Friday, November 04, 2005

Chavez packs them in 

Some of you may have noticed there is a little hemispheric summit going on down in Argentina. Both Bush and Chavez are in attendance. But they seem to be getting starkly different receptions as Chavez is speaking to stadiums packed with adoring fans while Bush just hopes to make it out alive. For excellent updates on the goings on down there (in Spanish) you can read here and here.

It is not surprising that Bush isn’t popular in Latin American. It’s not just his imperial arrogance that does him in. Rather it’s the two decades worth of failed economic policies that the U.S. has foisted on Latin America that has created much bitterness. Lets recall just half a decade ago the Argentine economy was joined at the hip with the U.S. dollar at the urging of the “we know what’s best for you” economists of the IMF and the U.S. government. Of course, all that accomplished was to completely devastate the Argentine economy and make anything emanating from Gringolandia not too popular, Bush being no exception. What’s more, Bush isn’t even too popular in his own country. So the rude reception he is receiving is no surprise.

None of that, however, explains the rock star status of Hugo Chavez. Why exactly is he so popular throughout Latin America – so much so that he regularly upstages other Latin American leaders in their own countries? To understand that I think we have to look at what is going on in Venezuela, and look at it not in isolation but in comparison with the rest of Latin America. That is, how do Venezuelan’s perceive their country vis-à-vis how other Latin Americans perceive their own countries?

That is not something easy to do but fortunately a Chilean polling firm, Corporacion Latinobarometro, did it by carrying out extensive polling in 18 Latin American countries the results of which were published in Ultimas Noticias on Wednesday.
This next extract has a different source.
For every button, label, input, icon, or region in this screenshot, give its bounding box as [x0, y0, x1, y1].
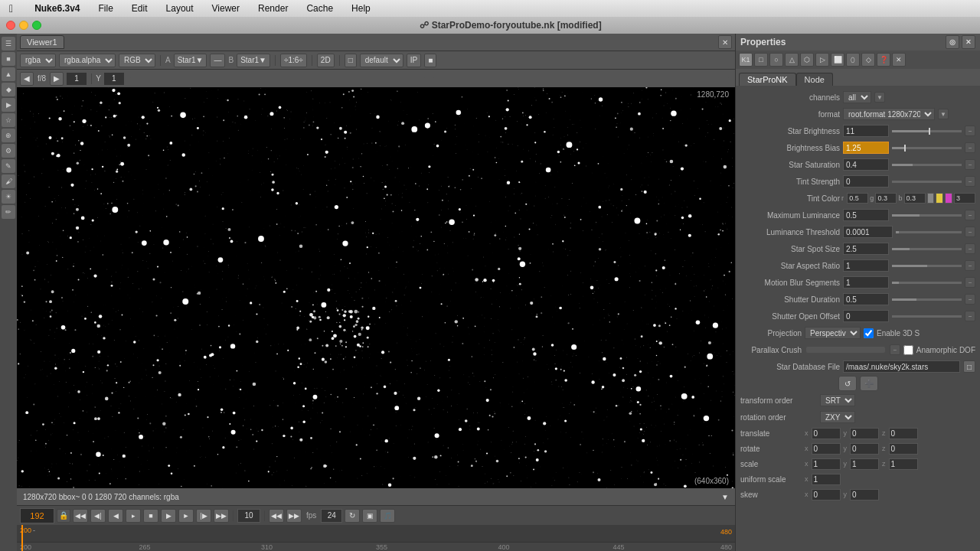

Lets take a look at some of what they found out.

First they asked people how democratic they thought their country was on a scale of 1 to 10 (10 being the most democratic). Venezuelans, more than any other Latin Americans, consider their country to be democratic giving it a rating of 7.6. That was followed by Uruguay with 7.1, Costa Rica with 6.5, Chile 6.2, the Dominican Republic 6.1 and Colombia 5.8. So Venezuelans know they live in a vibrant democracy.

Another key question asked in all countries was do people view their own countries as “progressing”. In Latin America as a whole only 32% thought that their countries were progressing. Chile had the highest percentage at 62% while Venezuela was second with 54%. So it is also clear many more Venezuelans think their country is progressing than is the norm in Latin America.

The third key question was whether people approved of the current government in their countries. In Venezuela the percentage approving the governments performance was 65% (note how closely this matches the many Venezuelan polls which give Chavez a 70% approval rating). That was fourth highest in Latin America after Uruguay with 72%, Argentina with 71% and Colombia with 69%.

So when other Latin Americans look to Venezuela what do they see? Not only a country with a booming economy and improving social welfare indicators but also one of the most, if not THE most, democratic countries, a country that is “progressing”, and a government that enjoys the support of a large majority of its citizens. Tell me who wouldn’t want to emulate that!

And in fact that is what we are witnessing in the pictures from Uruguay. Latin Americans are tired of right wing governments that care more about selling off everything the government owns than whether or not the average person has enough to eat. And they are even more tired of so called “leftist” politicans who turn far to the right as soon as they take office (and Venezuela had LOTS of them before Chavez came to power).

What people want is a break from the orthodoxy of the “Washington consensus” that has done nothing but enrich a corrupt few while impoverishing millions for two decades now. They want politicians who actually govern as they campaign. And they want leaders who are strong enough to stand up to the furey of the old elites when their privileges are challenged in the interest of helping the 80% who have always been marginalized.

The see that in Chavez. But not only do they see him challenging the right wing orthodoxy, standing up to rabid elites, and doing what he promised to do all along – they see him actually being successful in doing all that. The economy booms, poverty is down, and people who were never worth a hill of beans to previous governments are now the complete focus of this government. In other words, Chavez didn’t just kick in the door of the old rancid and corrupt political and economic systems. He is actually building something better in its place. If I were a Mexican, Brazilian, Honduran, Ecuadorian, or Bolivian I think I’d be looking on with a bit of envy too. Heck, I might even make my way down and join the adoring crowd:

In case you are wondering, yes that is Diego Maradona. My apologies to any British football fans who may be reading!